The longest sea-crossing bridge, with a length of 36 kilometers and six lanes wide, spans Hangzhou Bay near Shanghai. It was built at a cost of 1.6 billion$ (11.8 billion yuan) after five years of construction and a further nine years of planning. The economic benefits of this expensive project are not clear; the traffic diversion has caused losses in the Zhejiang Expressway.
The US’s deepening recession is slamming China’s export sector, just as it has everywhere else in Asia. The immediate problem is a credit crunch not so much in China as in the US and Europe, where many small and medium-sized importers cannot get the trade credits they need to buy inventory from abroad.
As a result, some once-booming Chinese coastal areas now look like ghost towns, as tens of thousands of laid-off workers have packed their bags and returned to the countryside. Similarly, in Beijing’s Korean section, perhaps half the 200,000-300,000 inhabitants — mainly workers (and their families) who are paid by Korean companies that produce goods in China for export — have reportedly gone home.
With roughly $2 trillion in foreign-exchange reserves, the Chinese do have deep pockets to fund massive increases in government spending, and to help back-stop bank loans. Many leading Chinese researchers are convinced that the government will do whatever it takes to keep growth above 8 per cent. But there is a catch. Even if successful in the short run, the huge shift toward government spending will almost certainly lead to slower growth rates a few years later.
Simply put, it is far from clear that marginal infrastructure projects are worth building, given that China is already investing more than 45 per cent of its income, much of it in infrastructure. True, some of China’s fiscal stimulus effectively consists of loans to the private sector via the highly controlled banking sector. But is there any reason to believe that new loans will go to worthy projects rather than to politically connected borrowers?
In fact, China’s success so far has come from maintaining a balance between government and private sector expansion. Sharply raising the government’s already outsized profile in the economy will upset this delicate balance leading to slower growth in the future.
It would be preferable for China to find a way to substitute Chinese for US private consumption demand, but the system seems unable to move quickly in this direction. If government investment has to be the main vehicle, then it would be far better to build desperately needed schools and hospitals than ‘bridges to nowhere’, as Japan famously did when it went down a similar path in the 1990s. Unfortunately, China’s local officials need to excel in the country’s ‘growth tournament’ to get promoted. Schools and hospitals simply do not generate the kind of fast tax revenue and GDP growth needed to outperform political rivals.

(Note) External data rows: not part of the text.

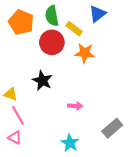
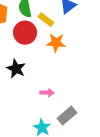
gray rectangle: (112, 128) -> (67, 116), moved

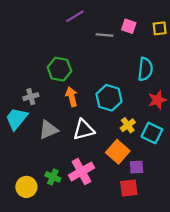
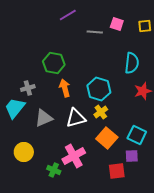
yellow cross: (128, 125) -> (101, 112), moved
cyan square: (152, 133) -> (137, 135), moved
purple square: (136, 167) -> (132, 156), moved
green cross: (53, 177) -> (54, 170), moved
yellow circle: (26, 187) -> (24, 152), moved

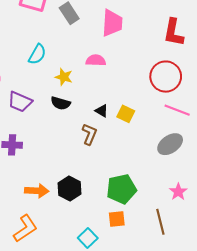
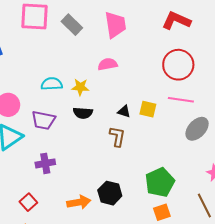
red L-shape: (174, 32) -> (176, 21), turned 116
cyan semicircle: (37, 54) -> (52, 84), moved, turned -110
pink line: (177, 110) -> (181, 100), moved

Even prior to the onset of the global recession, there were strong reasons to doubt the sustainability of China’s growth paradigm. The environmental degradation is obvious even to casual observers. And economists have started to calculate that if China were to continue its prodigious growth rate, it would soon occupy far too large a share of the global economy to maintain its recent export trajectory. So a shift to greater domestic consumption was inevitable anyway. The global recession has simply brought that problem forward a few years.